NEARLY three quarters of adults think there are too few nurses to provide safe patient care, according to a YouGov poll.
The results of the survey were released along with a report titled Staffing For Safe And Effective Care: Nursing On The Brink, which highlighted fears over staff shortages affecting patient care and the health of nurses.
More than a quarter (27 per cent) of respondents said their main concern is they are not receiving the care when needed, while 17 per cent said their primary concern was that the care they received "may not be safe".
On the first day of its annual congress, Janet Davies, chief executive and general secretary of the RCN, is expected to say: "The reason we have so many vacancies is because of short-sighted cost-cutting in past years, and ineffective workforce planning driven by finance and not the needs of patients."
The UK poll follows on from an RCN member survey in 2017 which showed more than 50 per cent of respondents in Scotland said their last shift was not staffed to the planned level.

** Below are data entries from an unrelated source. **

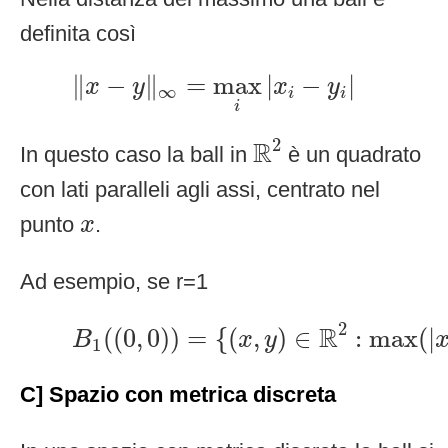
definita così
‖
x
−
y
‖
∞
=
max
i
|
x
i
−
y
i
|
∥
−
∥
=
max
|
−
|
x
y
x
y
∞
i
i
i
R
2
2
R
In questo caso la ball in
è un quadrato
con lati paralleli agli assi, centrato nel
x
punto
.
x
Ad esempio, se r=1
B
1
(
(
0
,
0
)
)
=
{
(
x
,
y
)
∈
R
2
:
max
(
|
x
|
2
R
(
(
0
,
0
)
)
=
{
(
,
)
∈
:
max
(
|
B
x
y
1
C] Spazio con metrica discreta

Theresa Fyffe, RCN director for Scotland, said: "The public must have confidence that the NHS services used by them and their loved ones are staffed to a safe level."
"That nearly 75 per cent of people don't believe that this is the case shows that the time is right for safe staffing levels to be set out in law."
A Scottish Government spokesman said: "In the forthcoming months we will formally introduce our Safe Staffing Bill to the Scottish Parliament, which we have been developing with a number of stakeholders, including the Royal College of Nursing."